What you are asked to do: Your task is to copy every line below that contains the word "Август".
# # #
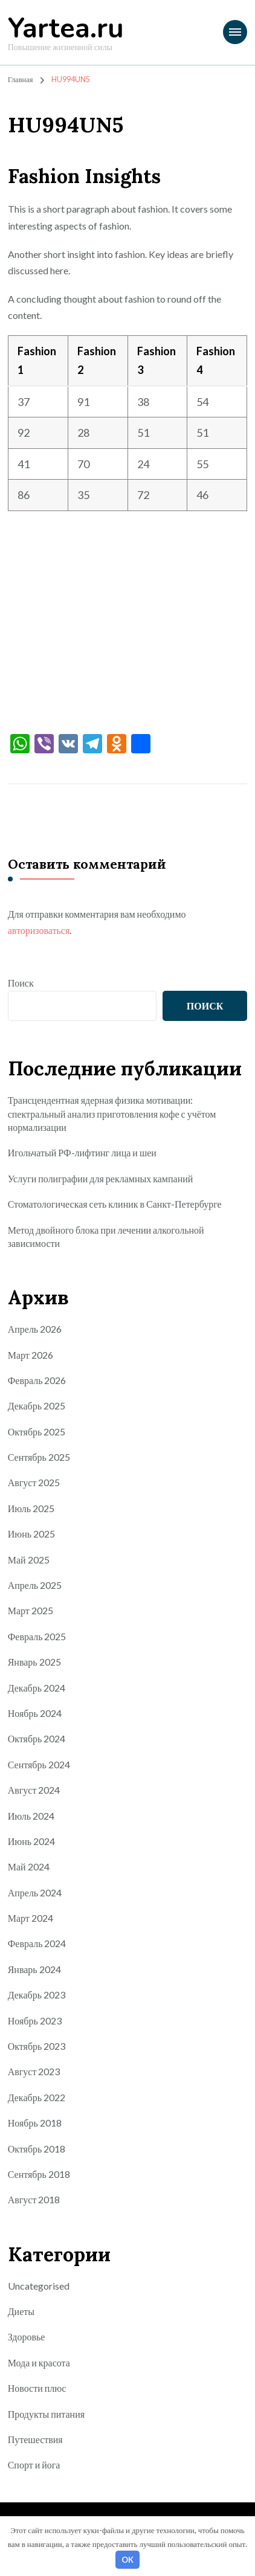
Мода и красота (39, 2362)
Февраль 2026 (37, 1380)
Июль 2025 (31, 1508)
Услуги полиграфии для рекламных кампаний (100, 1178)
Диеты (21, 2311)
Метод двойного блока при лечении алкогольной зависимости (106, 1236)
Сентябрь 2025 (39, 1457)
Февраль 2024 (37, 1943)
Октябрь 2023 (37, 2046)
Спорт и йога (34, 2464)
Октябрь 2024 (37, 1738)
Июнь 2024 (31, 1841)
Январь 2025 (34, 1661)
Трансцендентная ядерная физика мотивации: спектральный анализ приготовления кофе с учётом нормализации (112, 1113)
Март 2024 (30, 1918)
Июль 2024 (31, 1815)
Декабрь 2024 (36, 1687)
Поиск (21, 982)
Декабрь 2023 (36, 1994)
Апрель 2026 (35, 1329)
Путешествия (35, 2439)
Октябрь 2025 (37, 1431)
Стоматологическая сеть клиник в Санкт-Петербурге (115, 1203)
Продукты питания (46, 2414)
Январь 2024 (34, 1969)
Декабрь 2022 (36, 2097)
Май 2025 (29, 1559)
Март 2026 (30, 1354)
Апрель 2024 (35, 1892)
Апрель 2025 (35, 1585)
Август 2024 (34, 1789)
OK (127, 2560)
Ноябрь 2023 (35, 2020)
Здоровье (26, 2336)
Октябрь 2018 (37, 2148)
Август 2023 (34, 2071)
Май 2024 (29, 1866)
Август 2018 (34, 2199)
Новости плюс (37, 2388)
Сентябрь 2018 (39, 2174)
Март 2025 (30, 1610)
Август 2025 (34, 1482)
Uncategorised (38, 2285)
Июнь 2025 (31, 1533)
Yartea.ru (66, 28)
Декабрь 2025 (36, 1405)
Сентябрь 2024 (39, 1764)
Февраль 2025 (37, 1636)
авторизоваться (39, 930)
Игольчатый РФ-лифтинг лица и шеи (82, 1152)
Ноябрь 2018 (35, 2122)
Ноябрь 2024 (35, 1713)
# # #
Your solution:
Август 2024 (34, 1789)
Август 2023 (34, 2071)
Август 2018 (34, 2199)
Август 2025 (34, 1482)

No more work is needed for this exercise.